Keeping it old school, Bleachers throws it back to 1965 in this song, referencing John Coltrane’s “A Love Supreme” album. When I first heard the lyric, “always holding your love supreme,” I knew “45” would become one of my favorite songs.
“45” is the perfect (or worst) song for people going through a breakup. It meticulously explains the confusion that follows a relationship ending.
The lyrics are sung in whimpers and cries, quiet and loud. Even though the subject matter is sad, the music backing the lyrics hints at a hopeful future, keeping an upbeat tempo.
“Now you’re just a stranger that I know best” is a lyric that demands to be heard.

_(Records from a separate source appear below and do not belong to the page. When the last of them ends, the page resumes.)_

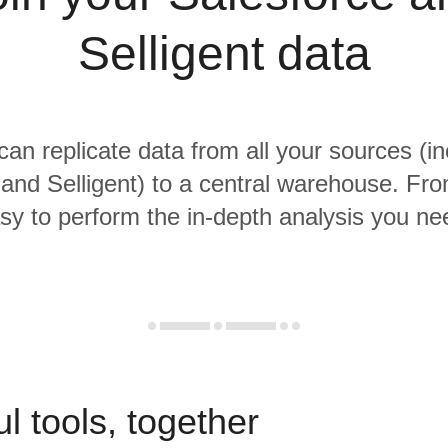
Selligent data
 can replicate data from all your sources (in
and Selligent) to a central warehouse. From
sy to perform the in-depth analysis you ne
l tools, together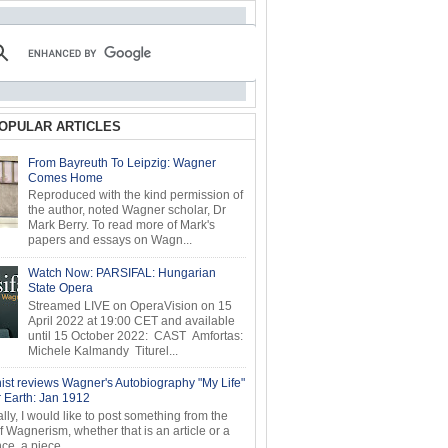
OPULAR ARTICLES
From Bayreuth To Leipzig: Wagner
Comes Home
Reproduced with the kind permission of
the author, noted Wagner scholar, Dr
Mark Berry. To read more of Mark's
papers and essays on Wagn...
Watch Now: PARSIFAL: Hungarian
State Opera
Streamed LIVE on OperaVision on 15
April 2022 at 19:00 CET and available
until 15 October 2022: CAST Amfortas:
Michele Kalmandy Titurel...
ist reviews Wagner's Autobiography "My Life"
r Earth: Jan 1912
ly, I would like to post something from the
of Wagnerism, whether that is an article or a
e, a piece...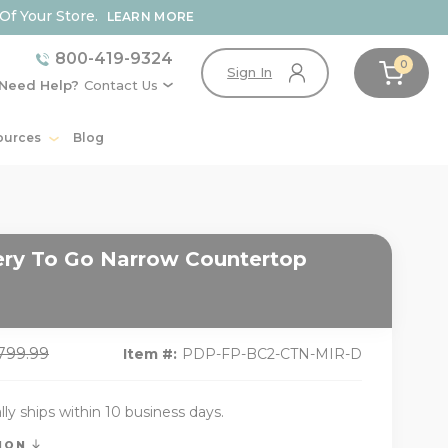
Of Your Store.
LEARN MORE
800-419-9324
0
Sign In
Need Help?
Contact Us
ources
Blog
ry To Go Narrow Countertop
,799.99
Item #:
PDP-FP-BC2-CTN-MIR-D
lly ships within 10 business days.
TION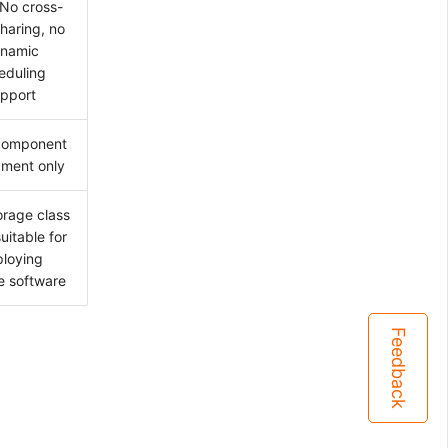
No cross-
haring, no
namic
eduling
pport
component
ment only
orage class
suitable for
loying
 software
Feedback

I have to listen to this with the sunroof down in my car — no exceptions.
“Don’t Go Dark”
In 2021, “Don’t Go Dark” was released as the seventh track on “Take the Sadness Out of Saturday Night.”
Staying in the oldies theme, this song opens up with a little drum pattern that is very reminiscent of “We Got the Beat'' by The Go-Go’s. However, that is where the similarities stop between these two songs.
“Don’t Go Dark” is an anthem for the annoyed.
The lyrics appear to be directed at one particular person, but, in reality, the lyrics are screaming at addiction as a whole.
Ironically, “Don’t Go Dark” is a bit of a dark song, but similar to the rest of the album, it maintains a hopeful groove.
This song balances a fine line between anger and inspiration, the ultimate feelings for fueling teenage angst.
“Secret Life” (feat. Lana Del Ray)
This song also appears on “Take the Sadness Out of Saturday Night” as the fifth track.
The pace is extremely slowed down compared to the rest of the album, and it creates a serene listening experience.
“Secret Life” breaks down the desire to hide away, particularly with a love interest.
This song is a sweet serenade, expressing the urge to escape reality and fall in love without outside judgment contaminating the relationship. While this song is coming from a celebrity perspective, I feel like anyone can resonate with this feeling.
It is the kind of song that couples want to slow dance to, and lonely folks want to fall into a dream listening to.
“Chinatown” (feat. Bruce Springsteen)
This song is the second track on “Take the Sadness Out of Saturday Night.”
“Chinatown” is the musical equivalent of a coming-of-age film.
Its dream-like beat builds throughout the song, backing Bruce Springsteen’s raspy voice.
To me, this song is about shedding the past. Repeating “I wanna find tomorrow,” the song ends with a swell of emotions, but most of all, hope.
While I like the first two Bleachers albums, “Take the Sadness Out of Saturday Night” is special to me because it contains both everything I love about music and everything my dad loves about music.